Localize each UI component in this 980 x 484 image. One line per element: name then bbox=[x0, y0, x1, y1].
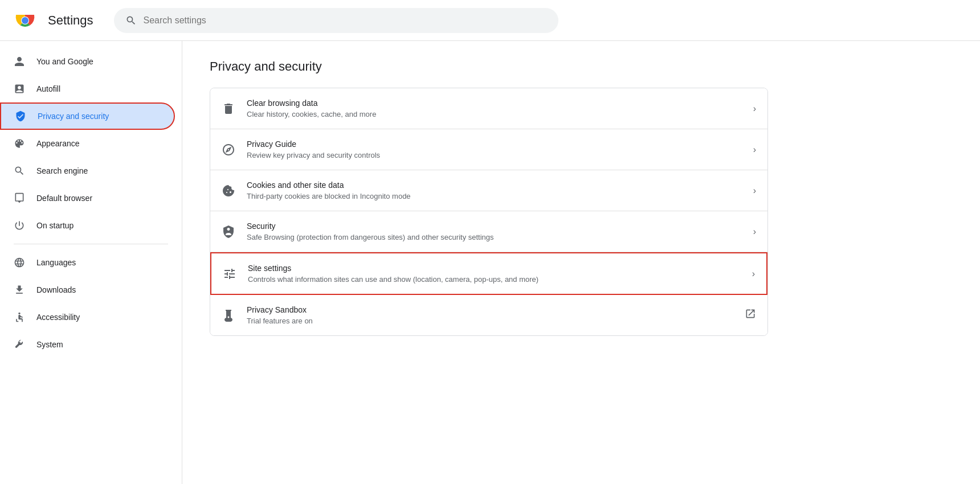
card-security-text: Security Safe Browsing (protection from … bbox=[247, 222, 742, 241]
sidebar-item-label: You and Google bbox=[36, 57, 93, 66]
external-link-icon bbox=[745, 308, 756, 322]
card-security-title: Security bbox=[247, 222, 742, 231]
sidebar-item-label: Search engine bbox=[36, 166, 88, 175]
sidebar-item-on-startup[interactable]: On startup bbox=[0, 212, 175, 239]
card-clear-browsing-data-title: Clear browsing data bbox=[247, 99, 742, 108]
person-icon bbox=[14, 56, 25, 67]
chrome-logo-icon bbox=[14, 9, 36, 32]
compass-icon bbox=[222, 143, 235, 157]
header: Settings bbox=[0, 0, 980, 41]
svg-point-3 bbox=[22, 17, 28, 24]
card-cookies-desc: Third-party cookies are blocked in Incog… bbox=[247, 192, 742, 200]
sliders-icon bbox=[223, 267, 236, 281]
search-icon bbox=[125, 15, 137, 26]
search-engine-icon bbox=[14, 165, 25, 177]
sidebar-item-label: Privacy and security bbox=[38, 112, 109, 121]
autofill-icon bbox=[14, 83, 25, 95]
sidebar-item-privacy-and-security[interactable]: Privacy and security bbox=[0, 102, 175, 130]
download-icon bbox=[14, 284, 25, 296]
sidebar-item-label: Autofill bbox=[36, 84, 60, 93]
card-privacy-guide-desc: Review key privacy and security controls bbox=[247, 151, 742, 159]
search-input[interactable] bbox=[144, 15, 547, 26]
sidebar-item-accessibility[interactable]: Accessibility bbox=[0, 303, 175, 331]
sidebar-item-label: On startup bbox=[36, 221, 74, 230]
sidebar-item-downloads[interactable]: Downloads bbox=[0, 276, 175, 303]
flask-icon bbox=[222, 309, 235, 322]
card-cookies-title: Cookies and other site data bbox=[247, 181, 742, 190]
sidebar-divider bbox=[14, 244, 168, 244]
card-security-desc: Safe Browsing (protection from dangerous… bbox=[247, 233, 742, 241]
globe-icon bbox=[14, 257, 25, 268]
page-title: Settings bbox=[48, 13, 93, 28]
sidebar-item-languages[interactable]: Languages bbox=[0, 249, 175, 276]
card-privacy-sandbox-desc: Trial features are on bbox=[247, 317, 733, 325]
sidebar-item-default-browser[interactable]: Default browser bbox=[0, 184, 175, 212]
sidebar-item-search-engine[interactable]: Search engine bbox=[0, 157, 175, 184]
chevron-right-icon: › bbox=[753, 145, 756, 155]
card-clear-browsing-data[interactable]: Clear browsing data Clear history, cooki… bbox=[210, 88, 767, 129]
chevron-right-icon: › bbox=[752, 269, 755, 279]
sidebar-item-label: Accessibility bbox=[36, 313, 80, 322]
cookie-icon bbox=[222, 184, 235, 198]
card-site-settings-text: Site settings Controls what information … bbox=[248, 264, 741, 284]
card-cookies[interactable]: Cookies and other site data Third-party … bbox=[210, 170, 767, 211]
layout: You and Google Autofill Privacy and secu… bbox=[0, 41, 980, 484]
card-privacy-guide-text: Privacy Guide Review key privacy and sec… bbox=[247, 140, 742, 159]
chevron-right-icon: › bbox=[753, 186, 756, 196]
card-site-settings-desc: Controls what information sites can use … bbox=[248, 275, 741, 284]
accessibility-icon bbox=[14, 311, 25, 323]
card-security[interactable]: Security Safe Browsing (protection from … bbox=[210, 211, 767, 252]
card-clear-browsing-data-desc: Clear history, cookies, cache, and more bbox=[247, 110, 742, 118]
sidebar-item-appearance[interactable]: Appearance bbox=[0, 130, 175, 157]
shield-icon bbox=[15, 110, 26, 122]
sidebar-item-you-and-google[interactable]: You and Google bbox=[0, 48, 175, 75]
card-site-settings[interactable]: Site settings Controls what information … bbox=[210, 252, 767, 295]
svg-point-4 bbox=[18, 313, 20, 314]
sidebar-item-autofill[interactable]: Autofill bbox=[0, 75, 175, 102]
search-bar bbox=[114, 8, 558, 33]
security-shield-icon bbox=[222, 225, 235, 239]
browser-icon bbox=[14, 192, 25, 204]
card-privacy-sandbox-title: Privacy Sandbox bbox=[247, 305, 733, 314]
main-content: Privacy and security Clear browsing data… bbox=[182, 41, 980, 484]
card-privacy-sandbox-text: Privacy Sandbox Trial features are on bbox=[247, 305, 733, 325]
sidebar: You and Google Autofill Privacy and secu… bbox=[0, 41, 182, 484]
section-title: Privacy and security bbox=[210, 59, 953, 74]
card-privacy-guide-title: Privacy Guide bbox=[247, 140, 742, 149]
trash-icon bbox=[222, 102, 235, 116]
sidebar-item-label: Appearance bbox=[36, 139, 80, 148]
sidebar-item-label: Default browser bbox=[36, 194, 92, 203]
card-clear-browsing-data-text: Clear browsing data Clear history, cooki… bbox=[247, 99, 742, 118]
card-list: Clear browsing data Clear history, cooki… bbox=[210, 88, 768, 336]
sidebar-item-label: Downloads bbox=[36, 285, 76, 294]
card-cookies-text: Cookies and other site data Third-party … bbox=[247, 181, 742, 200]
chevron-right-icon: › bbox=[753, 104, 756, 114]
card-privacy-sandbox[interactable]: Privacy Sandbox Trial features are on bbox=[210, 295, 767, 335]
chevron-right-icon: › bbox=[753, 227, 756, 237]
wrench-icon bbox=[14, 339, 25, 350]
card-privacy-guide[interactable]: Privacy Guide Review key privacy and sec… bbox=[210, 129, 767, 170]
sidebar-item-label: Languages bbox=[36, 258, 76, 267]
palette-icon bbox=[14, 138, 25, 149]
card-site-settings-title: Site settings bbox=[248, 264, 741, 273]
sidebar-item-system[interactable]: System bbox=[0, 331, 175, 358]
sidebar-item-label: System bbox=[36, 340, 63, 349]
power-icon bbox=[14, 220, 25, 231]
--
If a line in the listing has "shield" in it, report that line.

Response area:
shield-icon bbox=[15, 110, 26, 122]
security-shield-icon bbox=[222, 225, 235, 239]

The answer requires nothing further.